More than 70 Houston-area children were screened for vision issues Friday, Aug. 24, at a back-to-school event, and those that needed it will receive follow-up care and a free pair of glasses.

The vision screening event at BakerRipley Leonel Castillo Community Center was funded by a $5,000 grant provided by UnitedHealthcare to Prevent Blindness Texas, an organization that works to fight blindness and save people’s sight through screening, educating, training and advocating, said Heather Shirk Patrick, Prevent Blindness Texas president and CEO.

“Basically, what that means is we’re going to serve whoever needs help in getting vision care. We have the ability as part of our mission to do events like today, where we educate the community and we screen them,” she said. “If they have an issue, we have the ability to provide resources to help them get to the next place where they need service.”

UnitedHealthcare Chief Eye Care Officer Dr. Linda Chous said checking children for vision problems is important because roughly 80 percent of their learning occurs visually.

“Studies show that providing glasses to children can help improve reading and math aptitude, which is a priority for families and our community,” Chous said.

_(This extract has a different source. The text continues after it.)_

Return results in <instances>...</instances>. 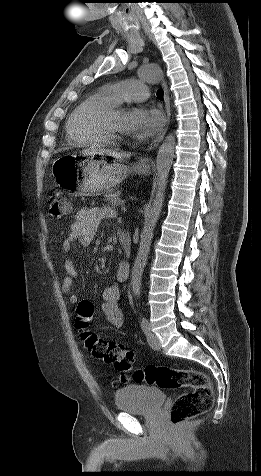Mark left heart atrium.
Instances as JSON below:
<instances>
[{"label": "left heart atrium", "mask_w": 261, "mask_h": 476, "mask_svg": "<svg viewBox=\"0 0 261 476\" xmlns=\"http://www.w3.org/2000/svg\"><path fill=\"white\" fill-rule=\"evenodd\" d=\"M125 124L128 133L138 138H147L159 131L163 117L156 109L137 107L127 113Z\"/></svg>", "instance_id": "39dd6f15"}]
</instances>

Shirk Patrick said finding and addressing vision problems early on in students is key to helping them do well academically over the long haul.

“Your reading level at third grade is a predictor of your success in eighth and ninth grade,” she said. “The reading success in those grade levels basically determines whether you’re going to graduate or if you’re going to graduate college, which then obviously determines your future success.”

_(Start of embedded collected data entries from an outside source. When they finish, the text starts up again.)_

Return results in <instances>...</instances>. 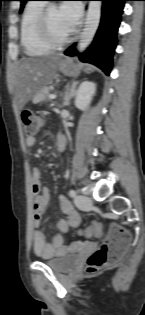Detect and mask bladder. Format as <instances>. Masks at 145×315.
<instances>
[{"label": "bladder", "mask_w": 145, "mask_h": 315, "mask_svg": "<svg viewBox=\"0 0 145 315\" xmlns=\"http://www.w3.org/2000/svg\"><path fill=\"white\" fill-rule=\"evenodd\" d=\"M42 261L57 273H66L79 263L78 256L64 255L58 258H43Z\"/></svg>", "instance_id": "1"}]
</instances>
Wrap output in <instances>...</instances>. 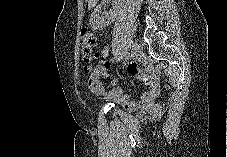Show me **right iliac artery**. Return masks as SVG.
<instances>
[{"label": "right iliac artery", "mask_w": 227, "mask_h": 157, "mask_svg": "<svg viewBox=\"0 0 227 157\" xmlns=\"http://www.w3.org/2000/svg\"><path fill=\"white\" fill-rule=\"evenodd\" d=\"M124 51H125V55L126 56H129L130 55V51H131L130 48H125Z\"/></svg>", "instance_id": "right-iliac-artery-1"}]
</instances>
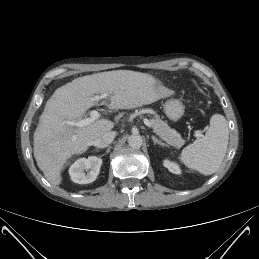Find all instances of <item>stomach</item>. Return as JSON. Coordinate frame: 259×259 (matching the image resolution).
<instances>
[{
  "mask_svg": "<svg viewBox=\"0 0 259 259\" xmlns=\"http://www.w3.org/2000/svg\"><path fill=\"white\" fill-rule=\"evenodd\" d=\"M164 112L169 119L177 121L184 114V105L180 100L169 99L164 104Z\"/></svg>",
  "mask_w": 259,
  "mask_h": 259,
  "instance_id": "obj_1",
  "label": "stomach"
}]
</instances>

Chous said vision problems can also impact other areas of children’s lives as well.

“The inability to see clearly can affect a child’s physical, emotional and social development, which in turn can affect academic and athletic performance and, ultimately, self-esteem,” she said.

A recent UnitedHealthcare survey revealed that more than one-third of Americans think that children should have their first comprehensive eye exam by age 5 or later. But Chous said the first exam should actually be given at six to 12 months, followed by additional exams at three years and then before starting school at five or six years.

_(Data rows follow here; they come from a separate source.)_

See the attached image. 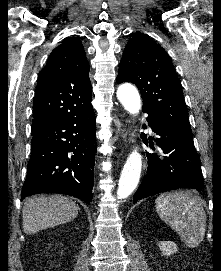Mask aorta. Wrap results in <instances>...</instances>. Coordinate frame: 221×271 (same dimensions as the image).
Instances as JSON below:
<instances>
[{
  "label": "aorta",
  "instance_id": "aorta-1",
  "mask_svg": "<svg viewBox=\"0 0 221 271\" xmlns=\"http://www.w3.org/2000/svg\"><path fill=\"white\" fill-rule=\"evenodd\" d=\"M117 97L131 115L141 109L140 95L132 84H122L117 89ZM142 169V157L137 149L133 150L123 167L117 190L118 199L127 198L137 187Z\"/></svg>",
  "mask_w": 221,
  "mask_h": 271
}]
</instances>
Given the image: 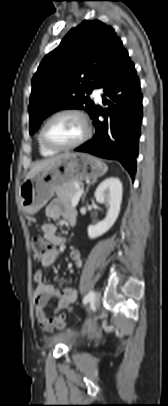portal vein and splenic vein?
I'll list each match as a JSON object with an SVG mask.
<instances>
[{"label": "portal vein and splenic vein", "instance_id": "portal-vein-and-splenic-vein-1", "mask_svg": "<svg viewBox=\"0 0 168 406\" xmlns=\"http://www.w3.org/2000/svg\"><path fill=\"white\" fill-rule=\"evenodd\" d=\"M82 193H83V189H79V190L76 192V194H75V196H74V198L72 199V202H71V204H72L73 207H75V206L78 204L79 199H80Z\"/></svg>", "mask_w": 168, "mask_h": 406}]
</instances>
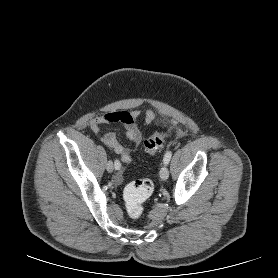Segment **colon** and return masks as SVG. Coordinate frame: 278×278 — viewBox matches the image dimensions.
<instances>
[{"label": "colon", "mask_w": 278, "mask_h": 278, "mask_svg": "<svg viewBox=\"0 0 278 278\" xmlns=\"http://www.w3.org/2000/svg\"><path fill=\"white\" fill-rule=\"evenodd\" d=\"M166 133L155 132L144 141V148L149 154H156L165 143ZM154 183L148 178L128 184L124 190V201L127 214L132 219H139L144 212V203L150 197Z\"/></svg>", "instance_id": "1"}]
</instances>
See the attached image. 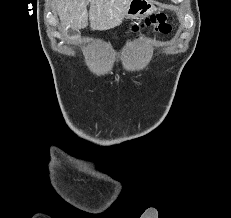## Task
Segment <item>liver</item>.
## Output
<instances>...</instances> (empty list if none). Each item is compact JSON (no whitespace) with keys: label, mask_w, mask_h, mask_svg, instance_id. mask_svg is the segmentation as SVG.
Instances as JSON below:
<instances>
[{"label":"liver","mask_w":231,"mask_h":218,"mask_svg":"<svg viewBox=\"0 0 231 218\" xmlns=\"http://www.w3.org/2000/svg\"><path fill=\"white\" fill-rule=\"evenodd\" d=\"M131 0H56L63 32L90 27L108 30L119 25ZM90 3L89 13L87 5Z\"/></svg>","instance_id":"liver-1"}]
</instances>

Shirk Patrick said the screenings Prevent Blindness Texas holds across the state help people realize that having good vision is critical.

“They don’t know how important vision is as part of their overall health, so we help connect the dots,” she said. “We help educate them, so they know what they’re at risk for and because vision impacts everything about your life — vision impacts the way kids learn, so it’s critical. And we can do something about it. It’s a solvable problem.”

Shirk Patrick added that adults should also get their vision screened, as directed by their doctor, citing that vision can be related to a number of health issues such as diabetes, multiple sclerosis, cancer and heart and mental health problems.

BakerRipley works with low-income families in the Houston area to provide them with opportunities and services. Prevent Blindness Texas and BakerRipley formed a partnership about six months ago, so Shirk Patrick said PBT comes to BakerRipley now on a regular basis.

Chous said offering the screening services for free allows more parents to make sure their children are seeing well while also raising awareness about the importance of vision health.

“We know access to eye care can be a challenge for some families,” Chous said. “By making this event open to the public, we are helping more people access eye care and providing an important reminder for all families to make an appointment with an eye care doctor during back-to-school season.”